Books for travel lovers and adventurers

Image: Penguin

Since Covid-19 brought the travel industry all but to its knees, the rest of the world has never felt further away. But while going on adventures isn't easy right now, at least we have books to bring them to us. Presenting some of the best travel writing in history to transport you to a land far, far away.

The Great Railway Bazaar by Paul Theroux (1975)

If there's one book that'll remind you why trains are the most life-affirmingly wonderful way to travel, it is Paul Theroux's classic of locomotive literature. The way he writes about his journey from London, across Europe and the Middle East to Asia is like a warm zephyr on the mind. "I sought trains and found passengers,” he writes, and they populate this extraordinary work like characters in a novel – a timely reminder that there are few sounds in life more exciting than a stationmaster's whistle.

Running the World by Nick Butter (12 Nov)

While much of mankind seems hellbent on ruining the planet, Nick Butter decided to run it.

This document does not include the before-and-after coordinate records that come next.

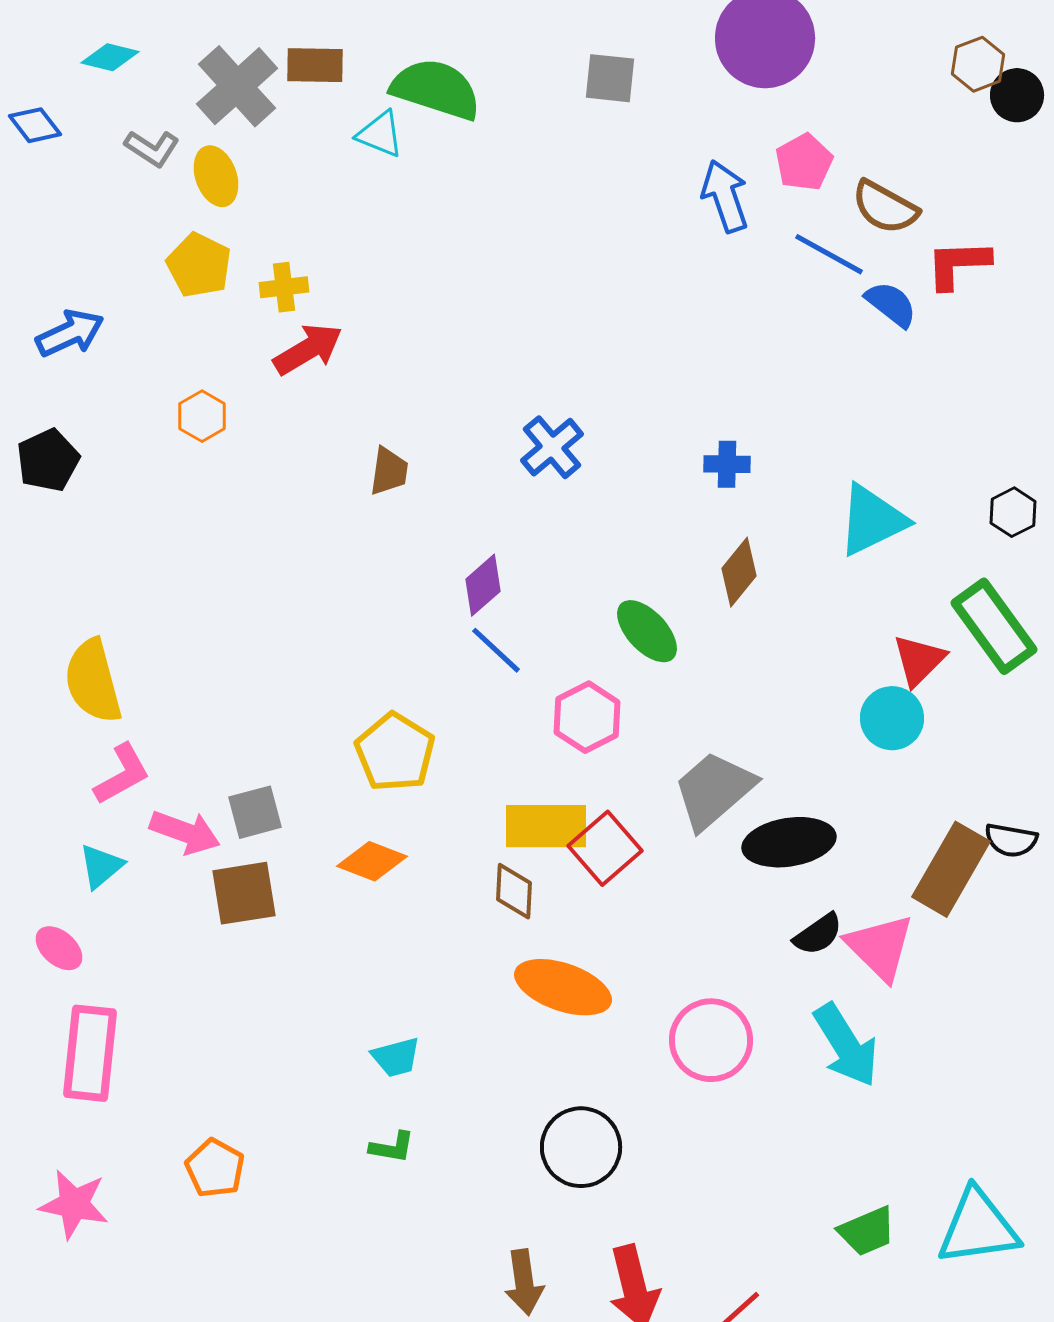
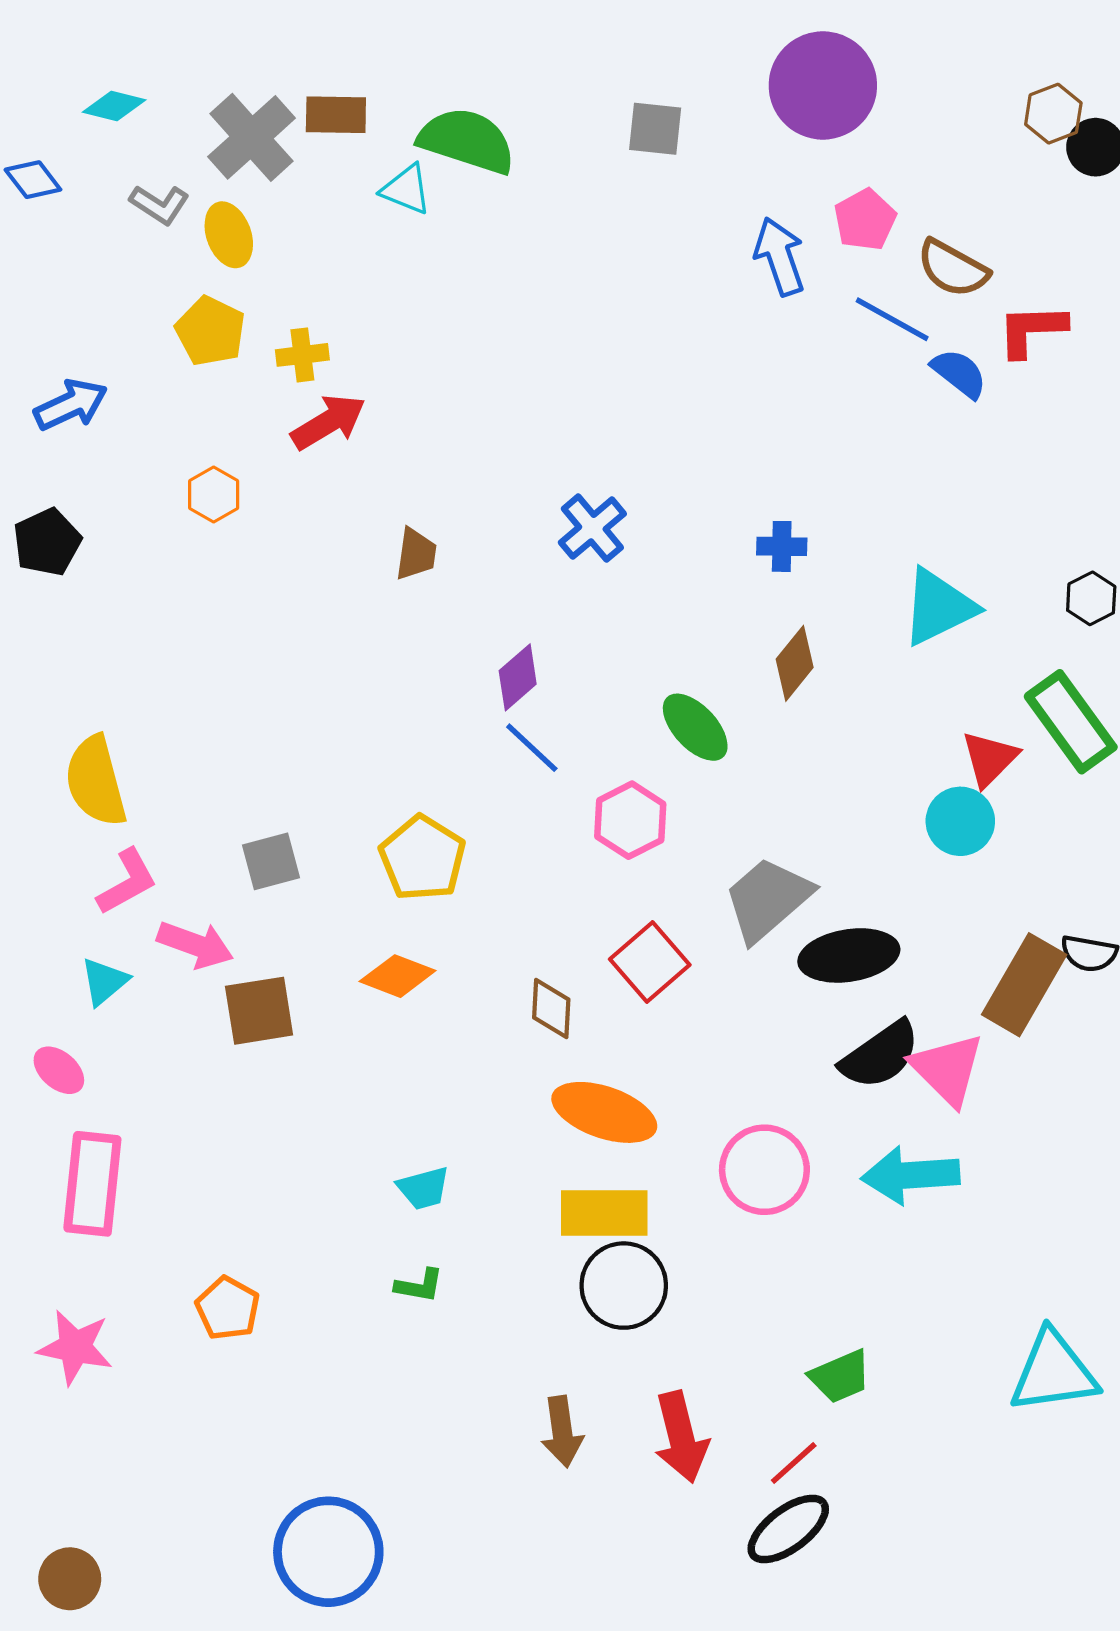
gray square: (255, 812) -> (271, 861), moved
yellow rectangle: (546, 826) -> (604, 1213), moved
black semicircle: (818, 934) -> (880, 1055), size x1.5
cyan arrow: (846, 1045) -> (911, 1175), turned 118
green trapezoid: (867, 1231) -> (840, 1376), moved

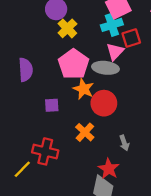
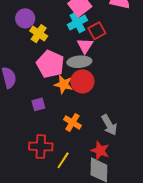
red circle: (104, 103) -> (82, 81), moved
gray arrow: (124, 143) -> (109, 125), size x1.5
yellow line: (22, 169) -> (63, 160), moved

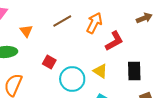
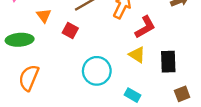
red square: (49, 62) -> (70, 31), moved
yellow triangle: (100, 71) -> (137, 55), moved

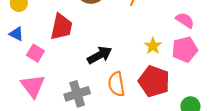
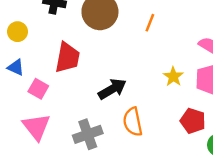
red pentagon: (154, 81) -> (193, 121), moved, size x0.7

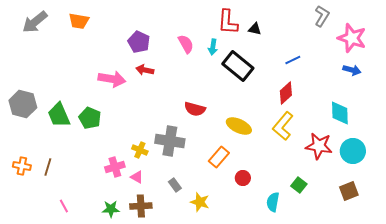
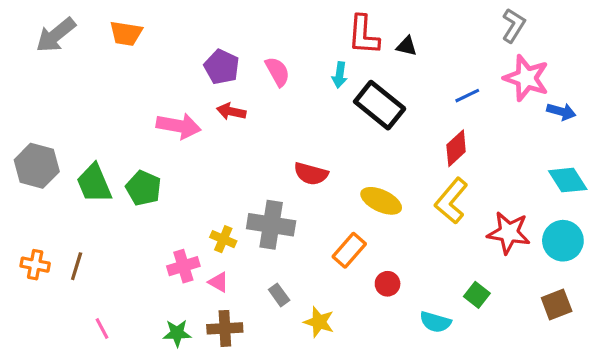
pink star: (352, 38) -> (526, 78), moved
pink semicircle: (186, 44) -> (277, 72), moved
cyan diamond: (340, 113) -> (568, 180), moved, turned -30
cyan semicircle: (273, 202) -> (435, 322), turned -84

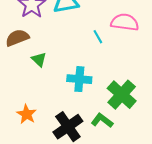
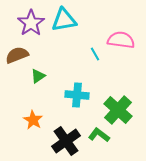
green triangle: (39, 59) -> (38, 76), turned 42
orange star: (27, 114) -> (33, 120), moved

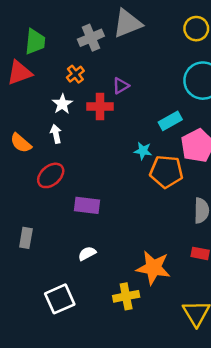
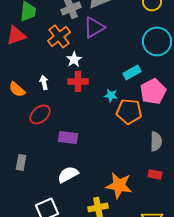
orange cross: (75, 74) -> (59, 36), size x1.6
purple triangle: (121, 86) -> (94, 27), moved, size x1.6
white star: (62, 104) -> (74, 59), moved
red cross: (100, 107) -> (78, 81), moved
white semicircle: (87, 253) -> (68, 174), size x1.5

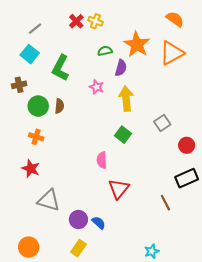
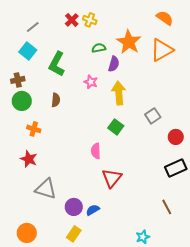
green circle: (38, 106) -> (22, 101), moved
brown line: (165, 203) -> (167, 207), moved
blue semicircle: (99, 223) -> (93, 210), turned -72

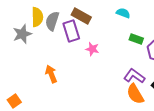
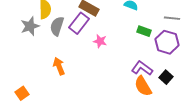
gray semicircle: (52, 21) -> (57, 26), moved
purple rectangle: (71, 31) -> (79, 23), turned 55

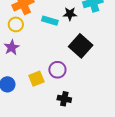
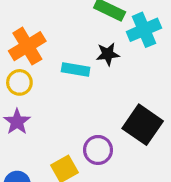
black square: (81, 46) -> (143, 125), moved

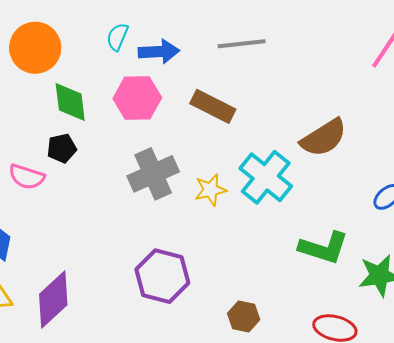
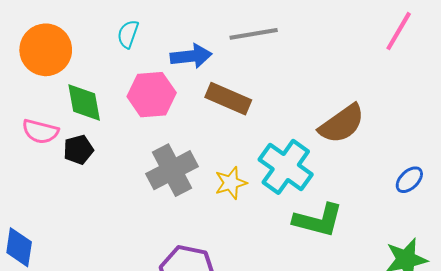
blue arrow: (159, 52) -> (191, 56), moved
pink semicircle: (27, 177) -> (40, 131), moved
green L-shape: (324, 248) -> (318, 220), moved

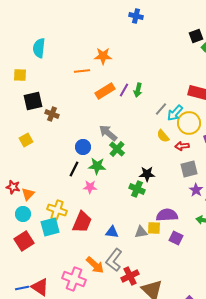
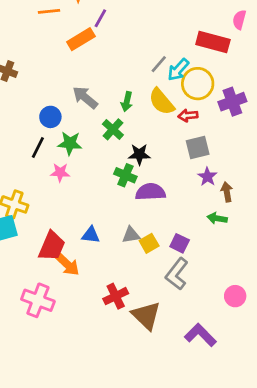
purple line: (124, 90) -> (100, 18), moved
green arrow: (138, 90) -> (127, 102), moved
yellow semicircle: (163, 136) -> (162, 102), size x1.5
green cross: (117, 149) -> (113, 129), moved
purple semicircle: (167, 215) -> (150, 192), moved
red trapezoid: (82, 222) -> (52, 246), moved
yellow square: (154, 228) -> (149, 243), moved, turned -32
gray L-shape: (114, 260) -> (177, 274), moved
orange arrow: (95, 265) -> (67, 264), moved

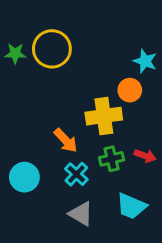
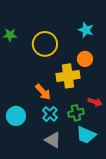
yellow circle: (52, 49) -> (45, 44), moved
cyan star: (145, 61) -> (86, 30), moved
green cross: (111, 159) -> (76, 113), moved

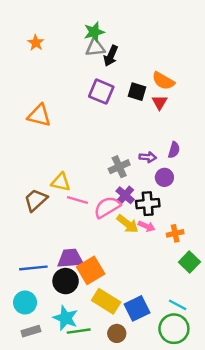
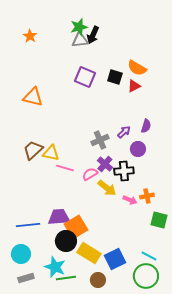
black arrow: (111, 56) -> (93, 35), moved
red triangle: (160, 102) -> (134, 86), turned 32
purple arrow: (148, 157) -> (124, 132), turned -48
brown trapezoid: (36, 200) -> (33, 150), moved
pink semicircle: (107, 207) -> (90, 174), size x0.7
pink arrow: (147, 226) -> (130, 200), moved
green square: (189, 262) -> (159, 220), turned -30
black circle: (66, 281) -> (66, 241), moved

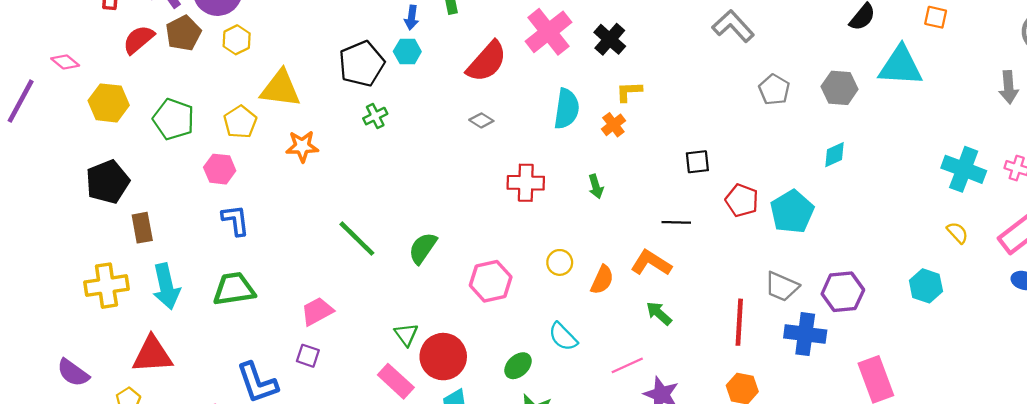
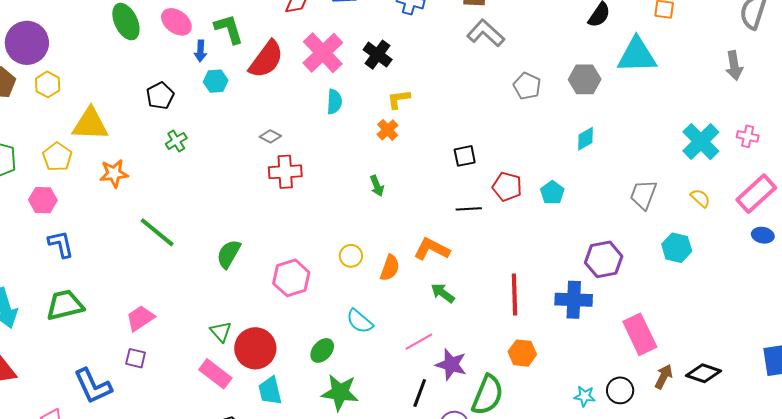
cyan hexagon: (407, 52) -> (216, 81), moved
red semicircle: (487, 62) -> (266, 59), moved
black pentagon: (362, 64) -> (160, 96), size x0.7
cyan semicircle: (567, 109) -> (334, 102), moved, size x0.7
cyan cross: (964, 169) -> (701, 142), turned 30
red cross: (526, 183) -> (285, 172), moved
cyan pentagon: (792, 212) -> (552, 193), size x0.6
black line: (676, 222) -> (469, 209), moved
green line: (357, 239) -> (157, 232), moved
gray trapezoid: (782, 287) -> (643, 195), moved, turned 92

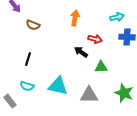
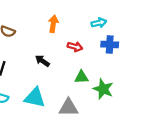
black arrow: (81, 52) -> (42, 61), moved
green star: (124, 93) -> (103, 89), moved

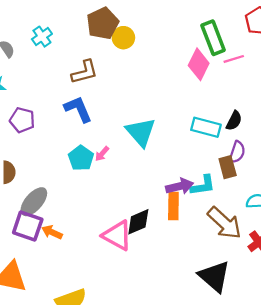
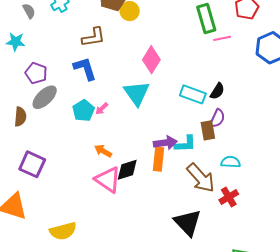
pink diamond: (199, 64) -> (151, 60), moved
gray ellipse: (34, 202) -> (45, 97), moved
orange arrow: (52, 232) -> (103, 151), moved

So, in 2018, he ran from Canada to Greece via the world's other 194 countries, becoming the first person to run a marathon in every nation on Earth. During the epic feat of endurance, he got through 10 passports, took 455 flights, ran through 15 war zones and was mugged twice. This remarkable book is his account of that record-breaking journey, and of the extraordinary people who joined him along the way.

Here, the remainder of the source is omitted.